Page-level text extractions
+++
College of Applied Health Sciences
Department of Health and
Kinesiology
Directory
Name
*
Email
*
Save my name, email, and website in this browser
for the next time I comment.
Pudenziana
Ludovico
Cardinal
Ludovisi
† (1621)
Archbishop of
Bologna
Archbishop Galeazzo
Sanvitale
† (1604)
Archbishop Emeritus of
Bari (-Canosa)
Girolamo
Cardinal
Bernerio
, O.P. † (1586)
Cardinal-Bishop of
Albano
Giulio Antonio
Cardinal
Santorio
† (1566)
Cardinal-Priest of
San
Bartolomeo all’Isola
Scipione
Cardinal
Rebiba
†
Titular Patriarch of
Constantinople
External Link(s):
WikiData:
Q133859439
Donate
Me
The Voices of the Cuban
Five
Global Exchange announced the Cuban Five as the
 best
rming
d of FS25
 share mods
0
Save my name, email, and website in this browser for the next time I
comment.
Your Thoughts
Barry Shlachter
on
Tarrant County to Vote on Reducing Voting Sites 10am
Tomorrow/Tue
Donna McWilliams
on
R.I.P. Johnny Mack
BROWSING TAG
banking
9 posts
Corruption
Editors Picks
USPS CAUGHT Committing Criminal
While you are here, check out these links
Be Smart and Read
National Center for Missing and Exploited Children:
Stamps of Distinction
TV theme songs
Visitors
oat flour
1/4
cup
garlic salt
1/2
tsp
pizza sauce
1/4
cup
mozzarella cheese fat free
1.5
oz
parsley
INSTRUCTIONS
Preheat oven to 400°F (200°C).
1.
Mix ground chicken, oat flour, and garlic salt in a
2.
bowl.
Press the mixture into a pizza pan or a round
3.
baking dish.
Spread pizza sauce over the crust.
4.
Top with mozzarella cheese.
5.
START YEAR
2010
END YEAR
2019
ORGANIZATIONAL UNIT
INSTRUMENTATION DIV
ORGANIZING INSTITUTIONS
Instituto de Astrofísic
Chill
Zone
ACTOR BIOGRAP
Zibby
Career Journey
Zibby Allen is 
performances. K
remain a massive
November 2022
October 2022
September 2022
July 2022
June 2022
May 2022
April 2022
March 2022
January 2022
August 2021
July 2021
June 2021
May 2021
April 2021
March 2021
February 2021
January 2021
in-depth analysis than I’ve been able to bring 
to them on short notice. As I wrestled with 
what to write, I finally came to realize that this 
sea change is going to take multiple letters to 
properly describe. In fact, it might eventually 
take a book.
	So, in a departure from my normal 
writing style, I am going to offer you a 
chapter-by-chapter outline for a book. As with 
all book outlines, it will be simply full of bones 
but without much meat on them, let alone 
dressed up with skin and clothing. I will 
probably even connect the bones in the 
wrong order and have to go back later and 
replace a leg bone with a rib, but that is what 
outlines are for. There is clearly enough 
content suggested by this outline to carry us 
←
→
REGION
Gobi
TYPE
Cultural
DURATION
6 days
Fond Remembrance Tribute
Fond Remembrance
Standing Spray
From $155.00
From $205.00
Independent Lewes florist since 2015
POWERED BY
+++
Copy exactly the lines above, from the one containing "all book outlines, it" through the very last line.

all book outlines, it will be simply full of bones 
but without much meat on them, let alone 
dressed up with skin and clothing. I will 
probably even connect the bones in the 
wrong order and have to go back later and 
replace a leg bone with a rib, but that is what 
outlines are for. There is clearly enough 
content suggested by this outline to carry us 
←
→
REGION
Gobi
TYPE
Cultural
DURATION
6 days
Fond Remembrance Tribute
Fond Remembrance
Standing Spray
From $155.00
From $205.00
Independent Lewes florist since 2015
POWERED BY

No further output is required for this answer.